Blog Post 3: It’s Decision Time.

Bryan Hanner

Published in

GatesNLP

8 min readApr 17, 2019

Hello! Dying to know which project idea we chose? We’re here with all the answers for you -- cause it’s decision time!

We hope you’re as excited as this puppy. Photo by Joe Caione on Unsplash

Our Chosen Idea

We decided on a project inspired by Idea 3 from our last blog post, albeit with a few significant changes. For this project, we are now building a way to understand associations and connection strength between academic research papers based on their text. To put it more formally, we are planning on building a model that takes research papers as input and outputs the top-k similar research papers for a new research paper in the test set.
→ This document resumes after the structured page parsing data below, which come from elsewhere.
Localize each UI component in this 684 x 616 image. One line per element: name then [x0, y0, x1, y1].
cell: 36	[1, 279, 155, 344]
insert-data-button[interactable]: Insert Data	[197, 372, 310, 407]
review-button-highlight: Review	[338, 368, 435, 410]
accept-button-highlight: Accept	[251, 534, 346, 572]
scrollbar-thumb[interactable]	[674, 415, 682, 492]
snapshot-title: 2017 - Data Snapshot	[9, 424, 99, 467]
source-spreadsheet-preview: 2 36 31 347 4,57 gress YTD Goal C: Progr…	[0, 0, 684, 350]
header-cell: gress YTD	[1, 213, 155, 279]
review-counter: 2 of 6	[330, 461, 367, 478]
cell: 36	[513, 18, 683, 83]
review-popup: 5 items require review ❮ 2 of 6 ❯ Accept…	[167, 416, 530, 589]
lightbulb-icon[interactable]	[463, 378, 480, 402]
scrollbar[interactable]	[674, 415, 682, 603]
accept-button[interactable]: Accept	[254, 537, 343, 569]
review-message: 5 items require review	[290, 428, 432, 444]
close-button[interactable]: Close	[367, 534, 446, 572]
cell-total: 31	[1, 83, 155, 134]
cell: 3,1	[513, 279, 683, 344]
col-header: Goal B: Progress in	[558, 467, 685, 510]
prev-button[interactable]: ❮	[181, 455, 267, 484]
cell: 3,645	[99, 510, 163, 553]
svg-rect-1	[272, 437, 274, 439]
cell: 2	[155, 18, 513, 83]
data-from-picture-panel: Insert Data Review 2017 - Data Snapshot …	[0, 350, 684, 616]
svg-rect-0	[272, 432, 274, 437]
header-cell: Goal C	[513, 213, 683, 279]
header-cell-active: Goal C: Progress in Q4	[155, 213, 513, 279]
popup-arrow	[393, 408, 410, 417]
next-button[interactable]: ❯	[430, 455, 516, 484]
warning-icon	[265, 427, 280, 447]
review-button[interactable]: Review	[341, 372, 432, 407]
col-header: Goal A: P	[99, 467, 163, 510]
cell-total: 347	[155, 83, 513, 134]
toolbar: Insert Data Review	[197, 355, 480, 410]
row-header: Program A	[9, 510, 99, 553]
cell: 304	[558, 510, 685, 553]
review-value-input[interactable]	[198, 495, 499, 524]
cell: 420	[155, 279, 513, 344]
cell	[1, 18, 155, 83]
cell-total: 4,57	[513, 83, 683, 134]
So, what motivates us? The scientific community is complex and there is currently so much literature out there, with little to no organization. While many search engines have tried to estimate associations between papers, we are not aware of a single tool that compares papers based on the ideas within the text itself, particularly for the use case of seeing what is related to papers a person is in the process of writing. We believe that this is an extremely interesting space to be in because it enables us to start organizing the vast amounts of data in the academic literature space, while also attempting to apply natural language to academic literature data organization.

Minimal Viable Plan

As a minimum viable plan, we hope to achieve two main goals:

Build both a supervised and unsupervised model that generates a list of top-k “similar” papers for a new research paper. In the case of the supervised model, we would use citations as the “labels” and then compare if the associations we develop match those of current citations. In the case of the unsupervised clustering model, we would take research papers as input and output papers that discuss related topics (putting semantic meaning into a vector space for comparison and/or nearest-k neighbors).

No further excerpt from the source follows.